The above six movement variables are explained in detail in section 2.4 of the Supplementary Material of the associated paper.
start_herd is the herd in which infected cows are seeded
into at model initialisation.
start_count is the number of infected cows to be seeded
into herd start_herd at model initialisation.
likelihood_choice sets which likelihood function we will
use. Our default choice, the main result presented in this paper, fits
to a “survival function” - a step function detailing the point in time
when the first outbreak is detected in a state. An alternate option is
“incidence”, as explored in SI section 3.2.1.
Set Priors
Epidemiological model parameters are fit to data via a Bayesian evidence synthesis approach. We first set our priors for these parameters.
prior <- monty::monty_dsl({
alpha ~ Uniform(min = 0, max = 0.1)
beta ~ Uniform(min = 0.05, max = 3)
gamma ~ Uniform(min = 0.05, max = 2)
sigma ~ Uniform(min = 0.05, max = 2)
asc_rate ~ Beta(a = 1, b = 1)
})
## Pack the priors
pars_fixed <- pars[-(20:24)]
prior_packer <- monty::monty_packer(c("alpha", "beta", "gamma", "sigma", "asc_rate"), fixed = pars_fixed)
## With this packer we can convert from a list of name-value pairs suitable for
## initialising a dust2 system into a vector of parameters suitable for use with monty:
prior_packer$pack(pars)
#> [1] 0.05 1.45 1.40 1.50 0.80Load data
We load the data we will be fitting too. This should match the likelihood function chosen. In this case, the step function of “time of first outbreak detection” per state.
data_outbreaks <- cowflu:::process_data_outbreak(cowflu:::outbreaks_data$weekly_outbreaks_data)
data_week <- dust2::dust_filter_data(data_outbreaks, time = "week")Prepare dust2 items
We build the particle filter, likelihood, and posterior distribution
using dust2. We can save the trajectories of the particle fitting by
un-commenting the save_trajectories argument.
We define the number of particles in the filter here as 2 for simplicity. For the main results presented, we used 320 particles.
## Build a particle filter
filter <- dust2::dust_filter_create(cowflu:::cows(), 0, #0 is "time_start"
data_week, n_particles = 2, n_threads = 32, dt = 1)

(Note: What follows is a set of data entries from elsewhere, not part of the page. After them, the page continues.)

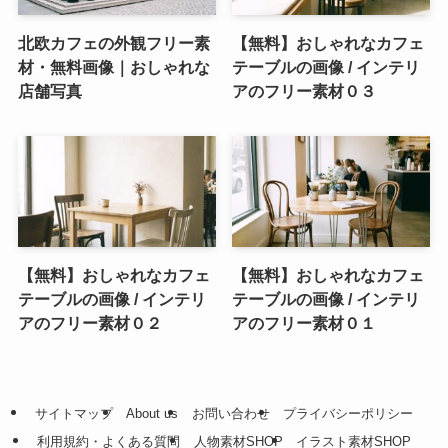
北欧カフェの外観フリー素
【無料】おしゃれなカフェ
材・無料画像｜おしゃれな
テーブルの画像 / インテリ
店舗写真
アのフリー素材０３
【無料】おしゃれなカフェ
【無料】おしゃれなカフェ
テーブルの画像 / インテリ
テーブルの画像 / インテリ
アのフリー素材０２
アのフリー素材０１
サイトマップ
About us
お問い合わせ
プライバシーポリシー
利用規約・よくある質問
人物素材SHOP
イラスト素材SHOP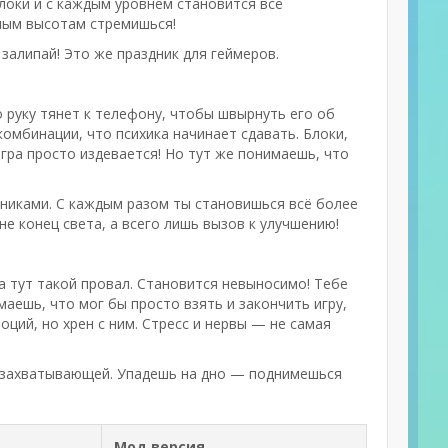
блоки и с каждым уровнем становится всё
ным высотам стремишься!
залипай! Это же праздник для геймеров.
 руку тянет к телефону, чтобы швырнуть его об
комбинации, что психика начинает сдавать. Блоки,
игра просто издевается! Но тут же понимаешь, что
аниками. С каждым разом ты становишься всё более
е конец света, а всего лишь вызов к улучшению!
а тут такой провал. Становится невыносимо! Тебе
имаешь, что мог бы просто взять и закончить игру,
оций, но хрен с ним. Стресс и нервы — не самая
е захватывающей. Упадешь на дно — поднимешься
Мод версия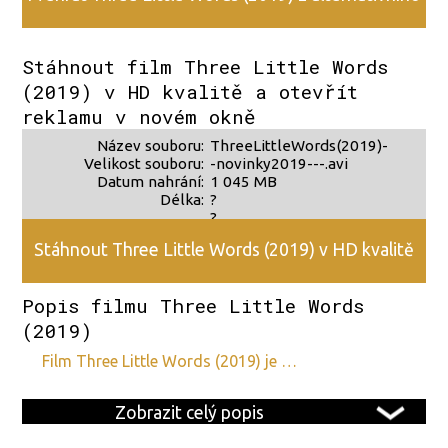
zdroje 2
Stáhnout film Three Little Words
(2019) v HD kvalitě a otevřít
reklamu v novém okně
Název souboru:
ThreeLittleWords(2019)-
Velikost souboru:
-novinky2019---.avi
Datum nahrání:
1 045 MB
Délka:
?
?
Stáhnout Three Little Words (2019) v HD kvalitě
Popis filmu Three Little Words
(2019)
film Three Little Words (2019) je …
Zobrazit celý popis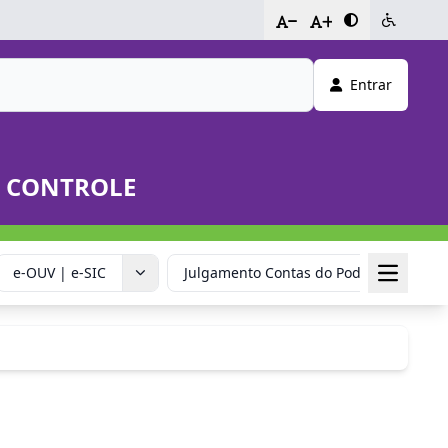
-
+
Entrar
E CONTROLE
e-OUV | e-SIC
Julgamento Contas do Poder Executivo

#> Warning: Reducing 'n_threads' from requested 32 to 2, to match the total number of
#> particles
## Build a likelihood
likelihood <- dust2::dust_likelihood_monty(filter, prior_packer,
save_state = FALSE
#,save_trajectories = c("outbreak_region", "infected_herds_region", "probability_test_pass_region")
)
## We combine the prior and the likelihood to create a posterior:
posterior <- prior + likelihoodWe also set the variance-covariance matrix for each parameter to be used when exploring parameter space in-chain. We use a diagonal matrix, i.e. no covariance between parameters.
Launch fits
We reset the weighting on particles on average every 200 steps, as shown in the sampler setup.
For simplicity’s sake, this vignette runs 4 chains for 20 samples each. Average run time of < 2mins. For the full model analysis we ran 16 chains of 40,000 samples.
## Build sampler
sampler <- monty::monty_sampler_random_walk(vcv_matrix,
rerun_every = 200,
rerun_random = TRUE)
## Run the samples
fitting_samples <- monty::monty_sample(posterior, sampler,
n_steps = 20,
n_chains = 4,
initial = prior_packer$pack(pars) )The resulting fitting_samples item is a list of 5 items.
fittings_samples$pars is samples from the posterior
distribution, which we shall use in the following vignette titled
“Simulating the model with fit parameters”.